By Brad Whitelaw
As for you, you were dead in your transgressions and sins, in which you used to live when you followed the ways of this world and of the ruler of the kingdom of the air, the spirit who is now at work in those who are disobedient. All of us also lived among them at one time, gratifying the cravings of our sinful nature and following its desires and thoughts. Like the rest, we were by nature objects of wrath. But because of his great love for us, God, who is rich in mercy, made us alive with Christ even when we were dead in transgressions—it is by grace you have been saved. And God raised us up with Christ and seated us with him in the heavenly realms in Christ Jesus, in order that in the coming ages he might show the incomparable riches of his grace, expressed in his kindness to us in Christ Jesus. For it is by grace you have been saved, through faith—and this not from yourselves, it is the gift of God—not by works, so that no one can boast. For we are God’s workmanship, created in Christ Jesus to do good works, which God prepared in advance for us to do.
Therefore, remember that formerly you who are Gentiles by birth and called “uncircumcised” by those who call themselves “the circumcision” (that done in the body by the hands of men)—remember that at that time you were separate from Christ, excluded from citizenship in Israel and foreigners to the covenants of the promise, without hope and without God in the world. But now in Christ Jesus you who once were far away have been brought near through the blood of Christ. (Ephesians 2:1-13)
No one will argue that we are all going to die. Death is a reality. We are all “dead man walking.” We all have a beginning, and we all have an end.
I typically don’t like it when people “butt” in front of me. However, after reading Ephesians 2:1-13, I am so thankful that God “buts” in. The text says, “But because of his great love for us, God, who is rich in mercy, made us alive with Christ even when we were dead in transgressions.” Then again in the final verse: “But now in Christ Jesus you who once were far away have been brought near through the blood of Christ.”
It is Christ’s death, his resurrection, and our faith in him that eradicates the deadly effects of sin and allows us to be truly alive. This Easter may we all recognize how dead we are without Christ. And may we all realize how alive we are because of what Christ did for us on the cross by shedding his blood. And may we all experience the privilege of walking with God, not just for another day but for eternity because of what Christ accomplished for us on the cross.
“Everyone will die, but not everyone will die alive.” What does this mean? What are the implications of this statement for you?

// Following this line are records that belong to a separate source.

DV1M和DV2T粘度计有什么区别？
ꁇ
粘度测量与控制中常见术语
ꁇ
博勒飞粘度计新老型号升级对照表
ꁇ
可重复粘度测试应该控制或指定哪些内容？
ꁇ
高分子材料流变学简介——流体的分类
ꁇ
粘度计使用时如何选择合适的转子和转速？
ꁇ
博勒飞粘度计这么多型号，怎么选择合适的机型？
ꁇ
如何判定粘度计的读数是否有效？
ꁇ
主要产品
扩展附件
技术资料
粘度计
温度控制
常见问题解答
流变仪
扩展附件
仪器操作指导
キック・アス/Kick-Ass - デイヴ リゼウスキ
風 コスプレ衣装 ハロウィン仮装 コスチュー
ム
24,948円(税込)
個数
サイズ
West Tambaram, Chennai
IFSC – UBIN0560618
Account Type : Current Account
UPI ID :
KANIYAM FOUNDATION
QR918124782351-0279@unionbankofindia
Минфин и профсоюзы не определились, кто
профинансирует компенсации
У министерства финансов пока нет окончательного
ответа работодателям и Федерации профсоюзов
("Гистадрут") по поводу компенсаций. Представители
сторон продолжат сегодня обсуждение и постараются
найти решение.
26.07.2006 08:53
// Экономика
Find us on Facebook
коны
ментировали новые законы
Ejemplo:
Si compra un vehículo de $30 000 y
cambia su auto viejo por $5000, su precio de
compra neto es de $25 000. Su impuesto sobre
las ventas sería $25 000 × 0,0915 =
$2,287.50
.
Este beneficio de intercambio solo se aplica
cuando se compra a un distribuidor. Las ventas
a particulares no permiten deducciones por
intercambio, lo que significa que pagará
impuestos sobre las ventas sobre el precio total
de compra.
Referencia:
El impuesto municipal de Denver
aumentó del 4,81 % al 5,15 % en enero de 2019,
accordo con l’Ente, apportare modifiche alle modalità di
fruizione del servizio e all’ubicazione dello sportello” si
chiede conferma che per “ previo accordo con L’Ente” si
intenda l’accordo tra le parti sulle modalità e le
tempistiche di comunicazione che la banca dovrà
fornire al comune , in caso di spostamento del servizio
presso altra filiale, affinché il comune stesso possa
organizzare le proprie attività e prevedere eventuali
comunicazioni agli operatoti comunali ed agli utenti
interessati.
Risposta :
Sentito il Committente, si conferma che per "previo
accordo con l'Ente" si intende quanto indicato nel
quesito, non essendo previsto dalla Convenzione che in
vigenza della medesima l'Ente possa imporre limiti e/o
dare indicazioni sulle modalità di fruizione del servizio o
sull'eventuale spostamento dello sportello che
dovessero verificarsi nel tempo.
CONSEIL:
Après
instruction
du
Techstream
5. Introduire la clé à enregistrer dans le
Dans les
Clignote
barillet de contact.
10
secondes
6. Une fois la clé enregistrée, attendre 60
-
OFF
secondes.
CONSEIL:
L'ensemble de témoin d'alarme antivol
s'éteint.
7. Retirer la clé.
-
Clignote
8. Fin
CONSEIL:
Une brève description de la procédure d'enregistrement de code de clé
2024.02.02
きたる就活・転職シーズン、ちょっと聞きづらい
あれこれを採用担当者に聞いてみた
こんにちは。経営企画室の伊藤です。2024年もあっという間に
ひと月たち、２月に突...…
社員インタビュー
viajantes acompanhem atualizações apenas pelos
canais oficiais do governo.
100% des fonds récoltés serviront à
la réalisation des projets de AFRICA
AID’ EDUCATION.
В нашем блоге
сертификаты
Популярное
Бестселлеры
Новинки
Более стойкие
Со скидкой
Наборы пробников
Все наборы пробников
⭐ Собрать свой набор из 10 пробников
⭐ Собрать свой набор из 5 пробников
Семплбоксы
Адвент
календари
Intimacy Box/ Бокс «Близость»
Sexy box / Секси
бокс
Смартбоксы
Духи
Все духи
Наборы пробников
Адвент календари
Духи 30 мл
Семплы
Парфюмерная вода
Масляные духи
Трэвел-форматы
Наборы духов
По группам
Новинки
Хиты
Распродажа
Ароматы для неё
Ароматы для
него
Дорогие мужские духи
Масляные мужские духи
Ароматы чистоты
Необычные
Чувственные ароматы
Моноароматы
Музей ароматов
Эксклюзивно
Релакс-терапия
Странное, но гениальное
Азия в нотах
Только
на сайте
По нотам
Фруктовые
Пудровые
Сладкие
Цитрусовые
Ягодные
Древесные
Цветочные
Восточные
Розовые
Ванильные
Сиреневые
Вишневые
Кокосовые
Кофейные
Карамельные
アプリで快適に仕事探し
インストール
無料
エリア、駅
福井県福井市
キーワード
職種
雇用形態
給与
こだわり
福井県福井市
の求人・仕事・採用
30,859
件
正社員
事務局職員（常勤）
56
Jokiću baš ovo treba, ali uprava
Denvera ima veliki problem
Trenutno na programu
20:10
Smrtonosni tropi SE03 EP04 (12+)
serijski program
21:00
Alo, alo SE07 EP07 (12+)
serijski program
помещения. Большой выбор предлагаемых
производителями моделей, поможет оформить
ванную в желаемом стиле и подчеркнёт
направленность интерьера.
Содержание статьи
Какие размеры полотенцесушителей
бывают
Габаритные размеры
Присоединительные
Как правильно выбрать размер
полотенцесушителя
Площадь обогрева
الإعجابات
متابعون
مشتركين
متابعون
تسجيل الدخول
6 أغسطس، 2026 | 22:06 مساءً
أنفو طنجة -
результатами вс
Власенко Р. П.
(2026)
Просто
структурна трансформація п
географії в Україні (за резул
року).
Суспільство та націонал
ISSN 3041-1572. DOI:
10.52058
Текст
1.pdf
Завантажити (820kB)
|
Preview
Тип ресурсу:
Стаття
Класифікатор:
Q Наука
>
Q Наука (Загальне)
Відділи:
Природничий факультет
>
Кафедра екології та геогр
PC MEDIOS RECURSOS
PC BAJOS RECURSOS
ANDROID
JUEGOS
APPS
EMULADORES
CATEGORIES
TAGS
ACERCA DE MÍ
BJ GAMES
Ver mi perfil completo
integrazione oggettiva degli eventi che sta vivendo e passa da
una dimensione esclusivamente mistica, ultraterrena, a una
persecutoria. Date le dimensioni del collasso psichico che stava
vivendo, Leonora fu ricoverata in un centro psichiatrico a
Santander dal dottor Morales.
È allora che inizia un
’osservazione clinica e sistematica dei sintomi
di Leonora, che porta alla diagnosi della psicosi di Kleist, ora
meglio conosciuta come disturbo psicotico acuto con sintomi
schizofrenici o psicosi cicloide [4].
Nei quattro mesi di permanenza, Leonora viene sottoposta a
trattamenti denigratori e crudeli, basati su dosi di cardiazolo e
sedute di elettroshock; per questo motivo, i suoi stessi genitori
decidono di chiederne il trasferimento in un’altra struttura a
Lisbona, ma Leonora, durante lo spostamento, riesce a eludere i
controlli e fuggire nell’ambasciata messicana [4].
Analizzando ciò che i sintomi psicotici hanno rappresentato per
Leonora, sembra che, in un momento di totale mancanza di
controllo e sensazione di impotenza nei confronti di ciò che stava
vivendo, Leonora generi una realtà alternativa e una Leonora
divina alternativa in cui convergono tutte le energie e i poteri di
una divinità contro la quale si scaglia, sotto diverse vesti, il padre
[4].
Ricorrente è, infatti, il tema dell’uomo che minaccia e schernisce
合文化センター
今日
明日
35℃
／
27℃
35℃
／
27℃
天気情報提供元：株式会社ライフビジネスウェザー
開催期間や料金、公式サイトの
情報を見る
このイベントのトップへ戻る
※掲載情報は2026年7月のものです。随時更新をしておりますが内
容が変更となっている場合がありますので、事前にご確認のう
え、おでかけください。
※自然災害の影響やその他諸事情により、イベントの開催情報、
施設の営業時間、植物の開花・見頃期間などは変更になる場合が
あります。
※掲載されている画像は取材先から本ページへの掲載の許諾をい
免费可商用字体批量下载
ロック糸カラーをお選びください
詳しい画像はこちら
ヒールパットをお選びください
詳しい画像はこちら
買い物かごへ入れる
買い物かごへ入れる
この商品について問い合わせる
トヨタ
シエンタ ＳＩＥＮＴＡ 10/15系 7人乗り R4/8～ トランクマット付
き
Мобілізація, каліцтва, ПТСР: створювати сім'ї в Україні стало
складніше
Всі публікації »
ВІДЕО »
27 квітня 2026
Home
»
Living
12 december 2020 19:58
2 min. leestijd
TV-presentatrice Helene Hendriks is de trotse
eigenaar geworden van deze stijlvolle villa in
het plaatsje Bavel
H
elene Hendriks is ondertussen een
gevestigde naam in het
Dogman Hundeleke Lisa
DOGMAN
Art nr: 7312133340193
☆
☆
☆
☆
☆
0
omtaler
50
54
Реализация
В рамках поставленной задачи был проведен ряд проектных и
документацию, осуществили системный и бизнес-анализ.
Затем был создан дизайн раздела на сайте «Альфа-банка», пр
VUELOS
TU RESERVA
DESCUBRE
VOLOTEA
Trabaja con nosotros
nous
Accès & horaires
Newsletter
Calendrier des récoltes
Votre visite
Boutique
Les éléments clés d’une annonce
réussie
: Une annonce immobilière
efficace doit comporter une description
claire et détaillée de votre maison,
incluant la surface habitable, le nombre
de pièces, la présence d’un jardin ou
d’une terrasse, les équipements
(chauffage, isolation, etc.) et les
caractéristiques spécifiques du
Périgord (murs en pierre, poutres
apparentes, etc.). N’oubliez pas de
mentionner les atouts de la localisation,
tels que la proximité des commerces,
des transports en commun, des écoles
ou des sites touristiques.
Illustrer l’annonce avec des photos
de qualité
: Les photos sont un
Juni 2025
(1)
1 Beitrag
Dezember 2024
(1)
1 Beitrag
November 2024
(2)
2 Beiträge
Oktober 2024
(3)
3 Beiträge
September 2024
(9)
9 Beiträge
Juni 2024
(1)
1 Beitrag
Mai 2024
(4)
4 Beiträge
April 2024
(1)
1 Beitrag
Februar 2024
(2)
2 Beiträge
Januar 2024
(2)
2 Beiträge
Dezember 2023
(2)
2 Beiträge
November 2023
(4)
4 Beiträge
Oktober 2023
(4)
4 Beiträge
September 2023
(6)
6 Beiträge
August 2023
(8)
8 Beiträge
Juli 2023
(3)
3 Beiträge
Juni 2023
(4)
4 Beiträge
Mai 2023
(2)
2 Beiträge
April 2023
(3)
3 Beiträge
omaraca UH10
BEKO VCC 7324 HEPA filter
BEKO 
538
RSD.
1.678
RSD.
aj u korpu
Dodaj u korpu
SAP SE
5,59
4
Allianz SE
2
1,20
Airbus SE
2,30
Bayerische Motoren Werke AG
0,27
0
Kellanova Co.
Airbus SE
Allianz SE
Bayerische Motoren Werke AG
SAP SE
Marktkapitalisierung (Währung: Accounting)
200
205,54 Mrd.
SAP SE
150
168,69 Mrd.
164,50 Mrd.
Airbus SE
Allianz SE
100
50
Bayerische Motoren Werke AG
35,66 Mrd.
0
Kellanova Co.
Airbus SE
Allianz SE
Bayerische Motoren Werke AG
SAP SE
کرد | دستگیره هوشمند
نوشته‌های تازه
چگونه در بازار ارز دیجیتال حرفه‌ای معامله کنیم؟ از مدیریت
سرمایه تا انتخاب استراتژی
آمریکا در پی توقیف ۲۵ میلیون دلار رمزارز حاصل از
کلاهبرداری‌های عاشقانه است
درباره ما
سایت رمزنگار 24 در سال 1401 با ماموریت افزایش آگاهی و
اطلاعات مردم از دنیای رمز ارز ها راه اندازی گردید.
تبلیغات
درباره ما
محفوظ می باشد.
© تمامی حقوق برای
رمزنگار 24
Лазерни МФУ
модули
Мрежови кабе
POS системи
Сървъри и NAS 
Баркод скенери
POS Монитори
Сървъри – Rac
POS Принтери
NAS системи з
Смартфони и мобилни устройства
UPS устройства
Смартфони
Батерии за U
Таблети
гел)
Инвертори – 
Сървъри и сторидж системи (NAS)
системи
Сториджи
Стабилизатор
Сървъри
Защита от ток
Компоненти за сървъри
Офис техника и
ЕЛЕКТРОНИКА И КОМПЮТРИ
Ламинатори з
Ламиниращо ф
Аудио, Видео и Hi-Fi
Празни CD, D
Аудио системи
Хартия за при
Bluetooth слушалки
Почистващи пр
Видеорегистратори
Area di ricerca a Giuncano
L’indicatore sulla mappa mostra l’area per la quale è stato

Father, thank you for “butting” in. Thank you for your great love for us. Thank you that you did not leave us dead in our transgressions but instead, being rich in mercy, made us alive with Christ when we placed our faith in him. Thank you, Jesus, for going to the cross, for dying in my place, so that I may live. Thank you that, even though I was so far away from God, I was brought near to him through the shedding of your blood. God, what words do you offer someone who died in your place? The only words I can think of that are sufficient are “thank you,” and I will accept this new life you are offering by surrendering my life to you. Amen.